Es inadmisible que dentro de nuestros parámetros de inteligencia, puedan caer dentro de la permisibilidad de un coladero tan tremendo que estamos en la actualidad teniendo en nuestro término, que es la entrada a Europa, y hay que recalcarlo, ya que no es solo un problema de España, sino de la Comunidad Europea.
Se comprende que si un "Gran Tribunal" ha dado por zanjado que no se puede repatriar a personas cuando están en territorio español, es pensar en una forma de legislar muy rara.
Los que tienen derechos de entrar y salir libremente por las Aduanas Europeas, son los que tengan una legal situación administrativa, con solo presentar su documento de identidad que demuestra que es residente o tiene la nacionalidad de algún socio europeo.
Pero los demás deben de ser conducidos a través de las formas, hacia los países de residencia habitual, ya que carecen de la correspondiente autorización para estar en un país extranjero, y que no reúne las condiciones propicias para estar dentro de nuestro territorio.
Pero claro, esto es un nuevo invento de las mafias, tanto internacionales, como de nuestro propio territorio.

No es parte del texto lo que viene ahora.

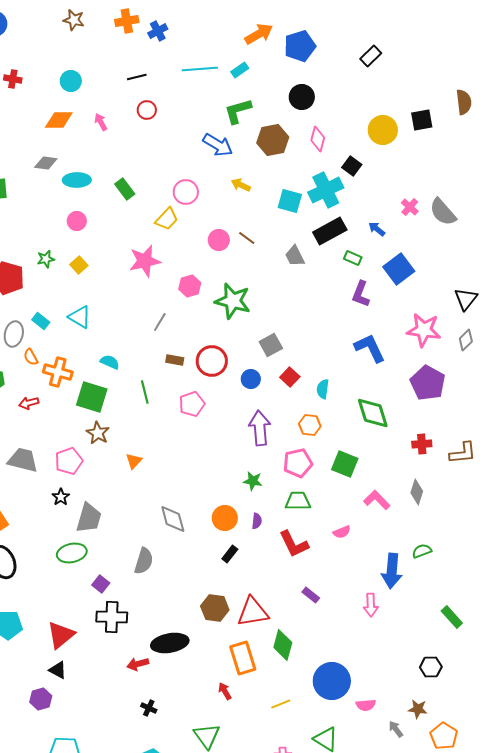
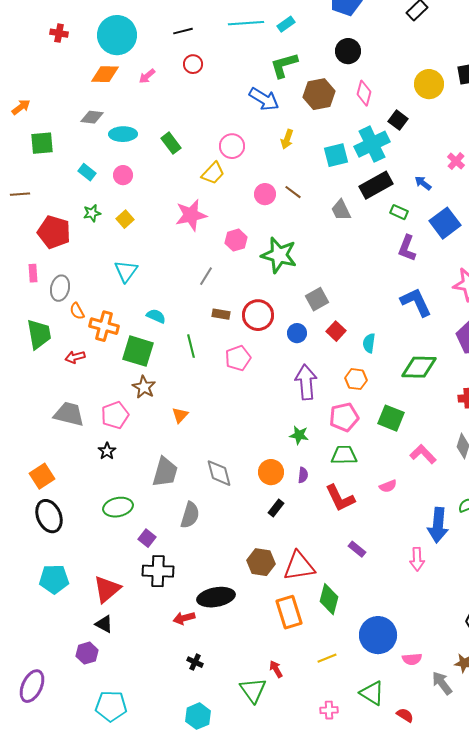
cyan circle: (71, 81) -> (117, 35), size x1.8
pink arrow: (101, 122) -> (147, 76), turned -102
yellow arrow: (241, 185) -> (287, 139), turned -96
cyan square: (290, 201) -> (336, 155), turned -30
cyan triangle: (80, 317) -> (126, 271), turned 35
cyan rectangle: (41, 321) -> (87, 172), moved
green diamond: (373, 413) -> (419, 367), turned -72
gray trapezoid: (89, 518) -> (165, 472), moved
red arrow: (225, 691) -> (276, 669), moved
gray arrow: (396, 729) -> (442, 683), size x1.4

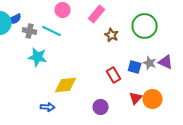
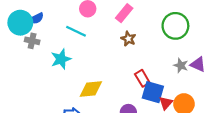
gray cross: (30, 31) -> (32, 41), moved
brown star: (112, 35) -> (128, 39), moved
cyan star: (38, 57) -> (61, 59), turned -30
blue square: (135, 67) -> (153, 92), moved, size x1.5

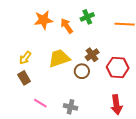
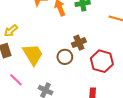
yellow trapezoid: (59, 58) -> (33, 54), moved, turned 65

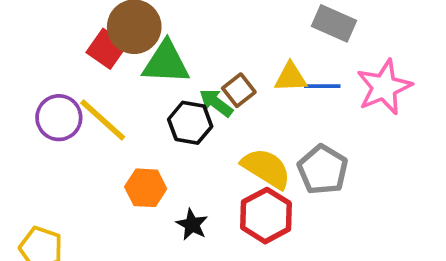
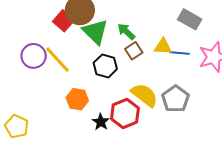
green triangle: (166, 63) -> (95, 32), turned 36
green arrow: (216, 103) -> (126, 32), moved
red hexagon: (266, 216) -> (125, 114), moved

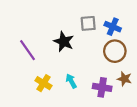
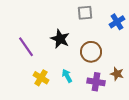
gray square: (88, 23) -> (85, 13), moved
blue cross: (113, 27) -> (117, 22), moved, turned 35
brown circle: (115, 51) -> (91, 52), moved

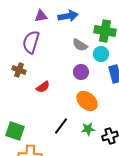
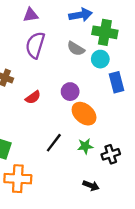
blue arrow: (68, 16) -> (81, 15), moved
purple semicircle: (31, 42) -> (35, 45), moved
purple circle: (81, 72) -> (70, 92), moved

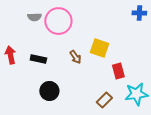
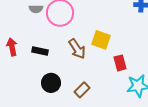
brown arrow: (75, 57) -> (77, 49), size x1.5
brown rectangle: (104, 100) -> (82, 90), moved

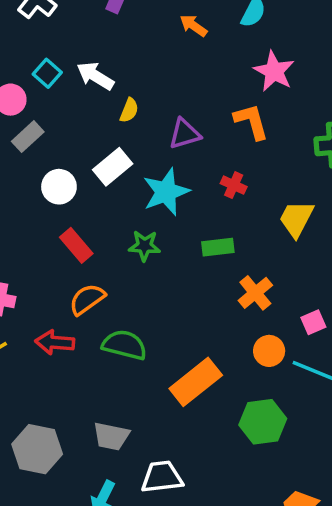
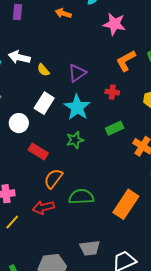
yellow semicircle: (129, 110) -> (43, 70), turned 136
orange L-shape: (251, 121) -> (126, 61), moved, turned -85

Lo normal es ser presentados a la Policía Nacional y después de los trámites oportunos ser puestos a disposición de las autoridades de donde sean estos individuos.
Ya tropezamos con una vía tan intransitable, como endemoniada, de que nuestras aduanas no están dentro de los parámetros de Marruecos para evitar las devoluciones.
Hubo tratados de amistad, entre vecinos, que siempre han valido como para ser utilizados, dejando atrás algunos elementos elementales para ser Legal, como son los procedimientos de utilizar abogados de oficio para la tramitación.
Aquí la verdad que ha habido muchos vacíos, que se han estado saltando durante mucho tiempo, pero la vecindad es un acuerdo mutuo, donde dos personas con autoridad participan en un vínculo de ayudas mutuos.
Sea legal, o no, no me meto, pero lo que no sé puede admitir y está situación, sin precedentes y que nos lleva a un colapso total de todas las instituciones.
Esto no se puede admitir y se pide un acuerdo de vecindad urgente, para evitar, que familias completas vengan a nuestra forma de actuar que tanto nos ha costado, y que como sigamos así quebraremos en poco tiempo.